The greenback is trading flat and seems to feature no reaction to the market turmoil, but this is an illusion. The EURUSD traders are stressed and about to rush ahead. The pair could exit the trading range of 1.127-1.135.
Fundamental US dollar forecast today
When people look calm, it doesn’t always mean they have no feelings. While the EURUSD swings around level 1.13, amazing things are happening in the market. US stock indexes drop by 4%-5%, and then quickly recover and close the day in the green zone. Never before has the Dow Jones covered the losses during one trading session if it fell by 1000 points or more. On Jan. 24, the drawdown was 1100 points.
Such a move was the biggest of its kind since January 2001, in the middle of the come-down from the dot-com bubble. Most of the other similar moves occurred in the next three years, with a few others coming during the 2008 financial crisis. Investors are trying to take into account many factors, including the Fed’s intention to hike the rates aggressively, the risks of a Russian invasion of Ukraine, and the omicron. Some traders are willing to buy out the drawdowns, although earlier since the beginning of the year, the crowd was actively selling on the price rise.
Bears, like Mizuho, expect the S&P 500 to drop by 12% as the panic grows. Bulls, like Credit Suisse, believe that a 27% rise in corporate profits and low real bond yields will support the US stock indexes. This is about volatility rather than a correction. High volatility is featured by the Forex as well, which increases the demand for safe-havens, like the euro and the yen, and encourages investors to sell off risky currencies, like the Australian and New Zealand dollars.

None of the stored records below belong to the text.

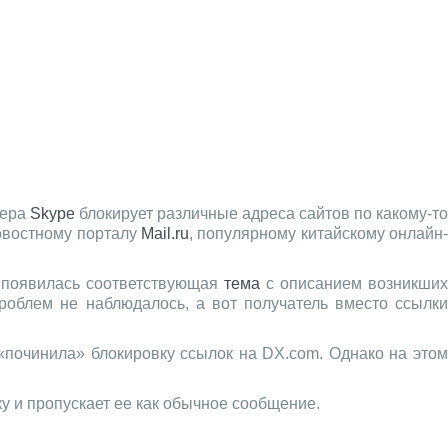
жера
Skype
блокирует различные адреса сайтов по какому-то
новостному порталу
Mail.ru
, популярному китайскому онлайн
а появилась соответствующая
тема
с описанием возникши
роблем не наблюдалось, а вот получатель вместо ссылки
починила» блокировку ссылок на DX.com. Однако на этом
ку и пропускает ее как обычное сообщение.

Investors are concerned about the Fed’s willingness to act aggressively, although the US economy almost stopped at the beginning of the year because of the omicron. Markit US Composite PMI has been down to 50.8, an eighteen-month low. Nonetheless, most of the negative is due to the lack of staff, and not to lockdowns, as before, according to Capital Economics. Domestic demand remains high. This gives reason to hope for a quick recovery of GDP as the epidemiological situation improves.
Market analysts suggest the Fed should stop the QE immediately, send clear signals about three or four rate hikes in 2022, and announce the plans to unwind the balance sheet already in March. Last time, after quitting asset purchases in 2014, the Fed held the balance sheet at the same level for 2.5 years and reduced it from $4.5 trillion to $3.7 trillion from 2017 to 2019. The current situation is different. The US central bank needs to move faster, or it risks losing credibility by chasing growing inflation rather than outpacing it.
The expectations of a hawkish surprise from the Fed encourage speculators to buy the US dollar, which they were selling in the week ended Jan. 18 at the fastest pace since June 2020.
EURUSD trading plan today
In my opinion, if the Fed does not report anything new following the meeting on January 25-26, EURUSD could rise. Hints at a 50-basis-point rate hike in March, the QE completion, or other hawkish surprises will encourage the bears. In the meanwhile, the major currency pair is consolidating in the range of 1.127-1.135 ahead of the outcomes of the FOMC meeting. I don’t recommend entering any trades.